### Work item
Your answer should hold all lines of the entries that include the word "Collections".

[Collected data]

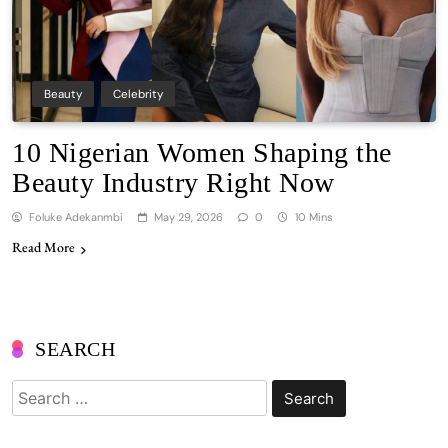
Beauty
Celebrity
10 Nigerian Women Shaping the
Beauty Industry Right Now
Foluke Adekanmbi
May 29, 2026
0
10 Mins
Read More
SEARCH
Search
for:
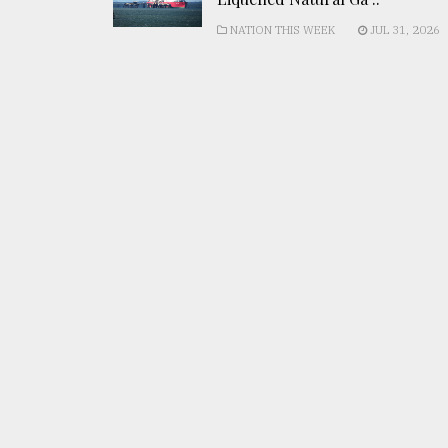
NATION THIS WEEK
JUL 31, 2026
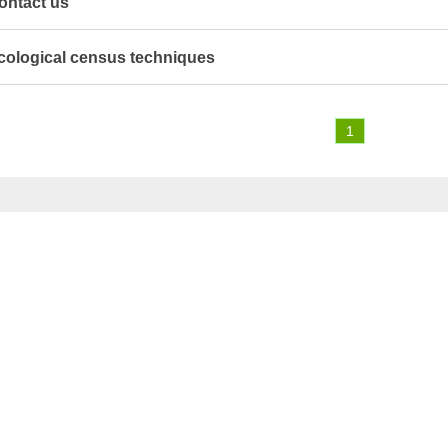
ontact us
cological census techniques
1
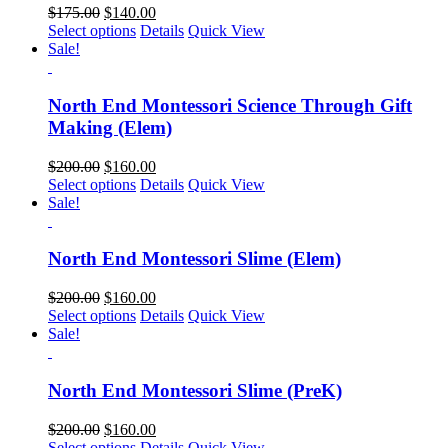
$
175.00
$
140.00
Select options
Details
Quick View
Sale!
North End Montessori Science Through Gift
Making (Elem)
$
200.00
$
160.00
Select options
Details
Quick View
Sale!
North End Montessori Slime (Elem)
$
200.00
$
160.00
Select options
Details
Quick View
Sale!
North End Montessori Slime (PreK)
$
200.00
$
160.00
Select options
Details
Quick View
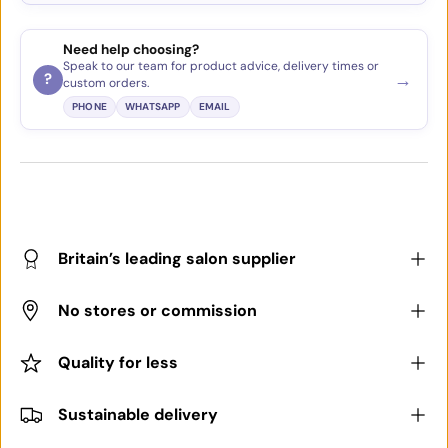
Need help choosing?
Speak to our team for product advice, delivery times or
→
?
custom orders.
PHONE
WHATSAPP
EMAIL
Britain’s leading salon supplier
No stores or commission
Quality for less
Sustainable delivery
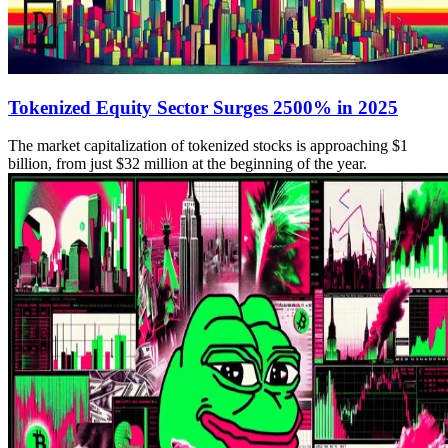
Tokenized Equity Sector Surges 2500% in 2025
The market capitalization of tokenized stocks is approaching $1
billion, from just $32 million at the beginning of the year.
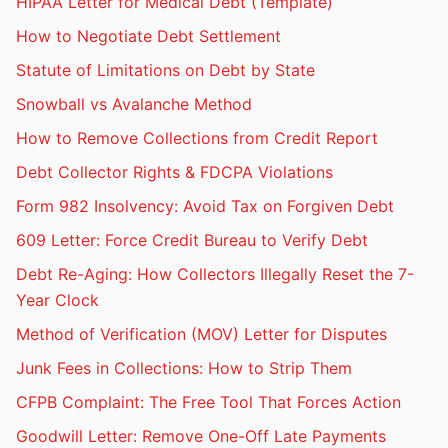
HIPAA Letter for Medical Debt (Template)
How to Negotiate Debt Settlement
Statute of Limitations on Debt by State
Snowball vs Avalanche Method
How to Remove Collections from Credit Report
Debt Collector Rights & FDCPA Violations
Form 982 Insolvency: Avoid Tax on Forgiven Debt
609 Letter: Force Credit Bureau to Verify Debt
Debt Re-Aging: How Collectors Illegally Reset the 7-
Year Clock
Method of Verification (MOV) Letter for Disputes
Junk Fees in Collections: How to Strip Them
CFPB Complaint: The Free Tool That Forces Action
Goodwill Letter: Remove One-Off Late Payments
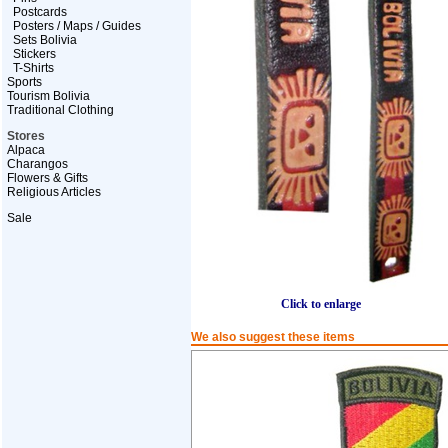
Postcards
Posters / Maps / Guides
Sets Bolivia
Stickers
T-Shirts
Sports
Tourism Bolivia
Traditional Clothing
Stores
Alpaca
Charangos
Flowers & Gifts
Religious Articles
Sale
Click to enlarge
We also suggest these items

==

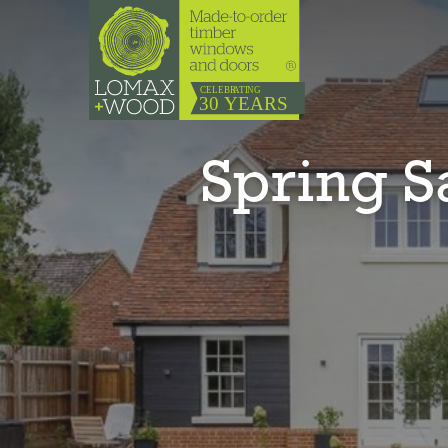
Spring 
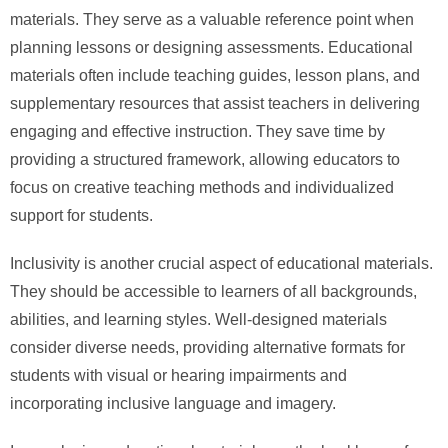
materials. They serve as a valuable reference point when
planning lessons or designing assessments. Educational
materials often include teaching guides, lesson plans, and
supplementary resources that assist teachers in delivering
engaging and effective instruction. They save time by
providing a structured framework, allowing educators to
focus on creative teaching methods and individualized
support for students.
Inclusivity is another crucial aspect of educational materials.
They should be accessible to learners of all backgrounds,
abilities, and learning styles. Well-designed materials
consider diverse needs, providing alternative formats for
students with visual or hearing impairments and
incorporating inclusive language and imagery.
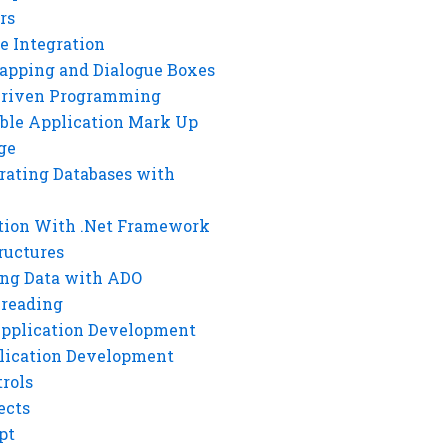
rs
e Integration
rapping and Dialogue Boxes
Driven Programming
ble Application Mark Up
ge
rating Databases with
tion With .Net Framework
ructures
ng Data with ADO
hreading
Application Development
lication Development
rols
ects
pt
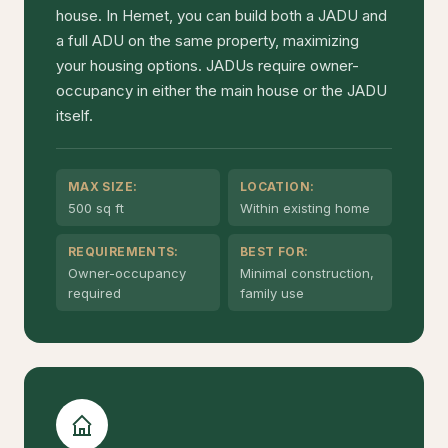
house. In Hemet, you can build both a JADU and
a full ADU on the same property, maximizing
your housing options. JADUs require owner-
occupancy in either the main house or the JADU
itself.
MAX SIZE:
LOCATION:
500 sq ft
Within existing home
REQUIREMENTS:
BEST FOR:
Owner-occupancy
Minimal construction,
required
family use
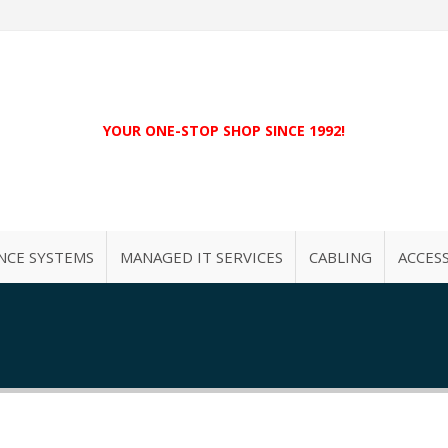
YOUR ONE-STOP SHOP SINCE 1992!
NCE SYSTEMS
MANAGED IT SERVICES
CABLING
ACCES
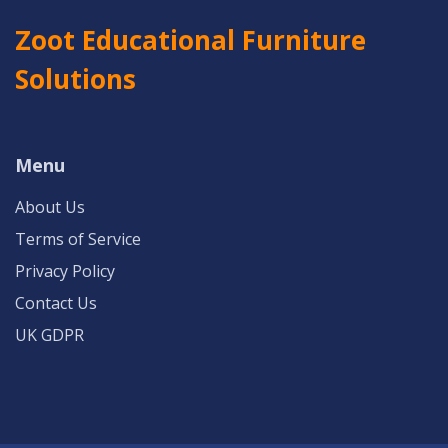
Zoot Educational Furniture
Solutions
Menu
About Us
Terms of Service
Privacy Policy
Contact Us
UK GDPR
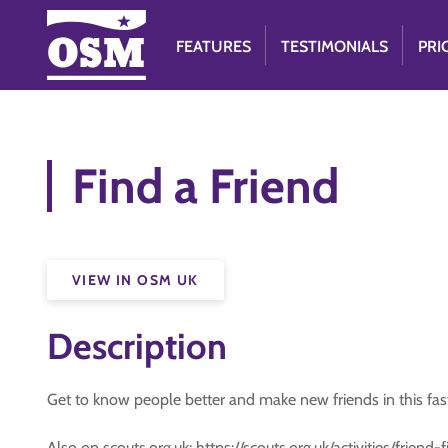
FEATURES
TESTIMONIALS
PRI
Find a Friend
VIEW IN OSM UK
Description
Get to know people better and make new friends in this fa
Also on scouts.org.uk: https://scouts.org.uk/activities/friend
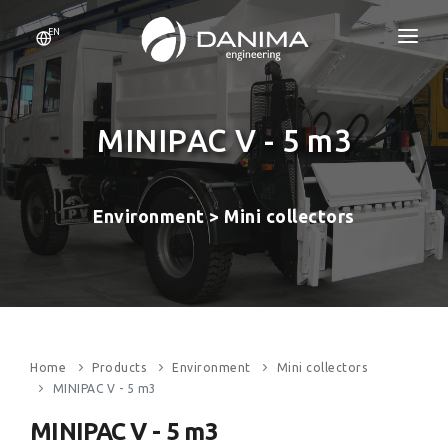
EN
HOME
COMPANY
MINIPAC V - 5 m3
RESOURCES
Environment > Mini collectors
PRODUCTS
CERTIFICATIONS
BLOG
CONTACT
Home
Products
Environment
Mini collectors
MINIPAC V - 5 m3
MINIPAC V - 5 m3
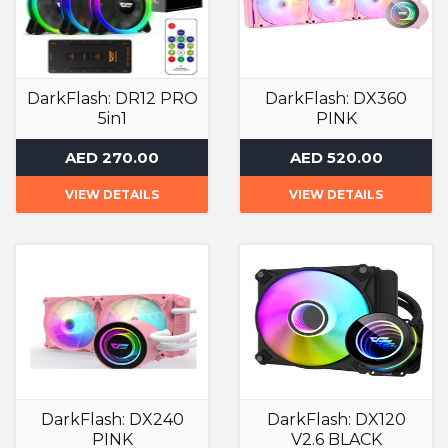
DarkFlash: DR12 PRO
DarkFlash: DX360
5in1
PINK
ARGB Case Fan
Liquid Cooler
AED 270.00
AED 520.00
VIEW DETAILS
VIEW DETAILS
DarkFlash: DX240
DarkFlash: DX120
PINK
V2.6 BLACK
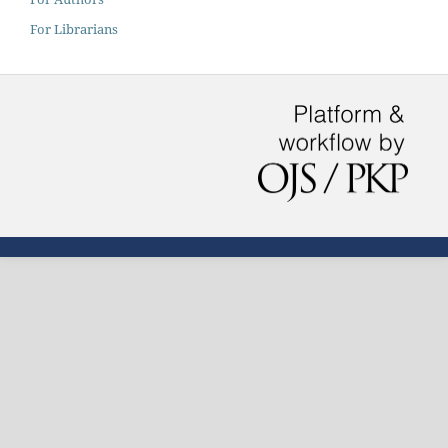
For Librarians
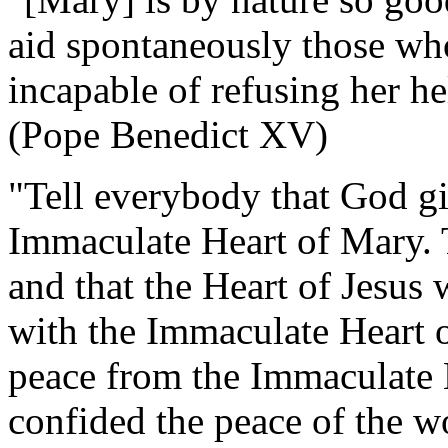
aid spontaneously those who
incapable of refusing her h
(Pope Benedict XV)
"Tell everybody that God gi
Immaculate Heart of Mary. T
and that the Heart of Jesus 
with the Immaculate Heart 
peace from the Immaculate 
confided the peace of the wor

---

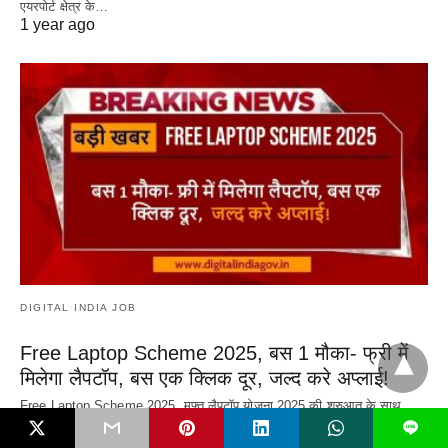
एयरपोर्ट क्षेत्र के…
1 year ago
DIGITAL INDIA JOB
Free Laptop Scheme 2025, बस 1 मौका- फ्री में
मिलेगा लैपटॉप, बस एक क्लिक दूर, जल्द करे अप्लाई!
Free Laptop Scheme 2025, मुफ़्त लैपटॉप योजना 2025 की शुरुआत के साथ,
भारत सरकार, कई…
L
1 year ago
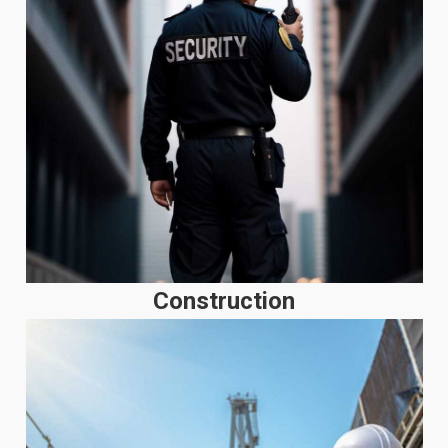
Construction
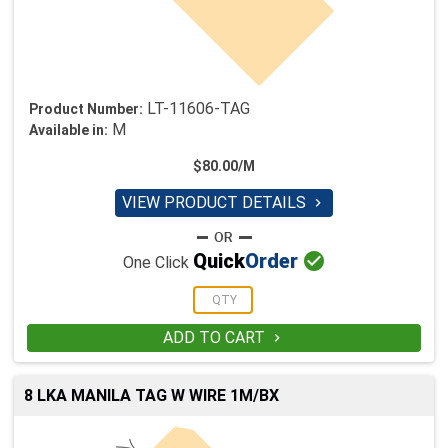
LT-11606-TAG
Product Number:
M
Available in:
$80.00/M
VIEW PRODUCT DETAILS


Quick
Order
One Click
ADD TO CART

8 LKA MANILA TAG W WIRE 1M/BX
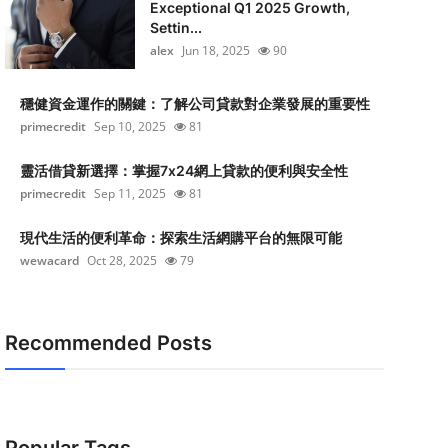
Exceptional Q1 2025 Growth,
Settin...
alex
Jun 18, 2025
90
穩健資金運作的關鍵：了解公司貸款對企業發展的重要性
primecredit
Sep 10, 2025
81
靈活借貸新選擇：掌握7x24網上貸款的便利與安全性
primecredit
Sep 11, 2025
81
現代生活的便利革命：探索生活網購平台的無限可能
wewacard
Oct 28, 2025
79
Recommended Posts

### Answer to this exercise
How to Remove Collections from Credit Report
Junk Fees in Collections: How to Strip Them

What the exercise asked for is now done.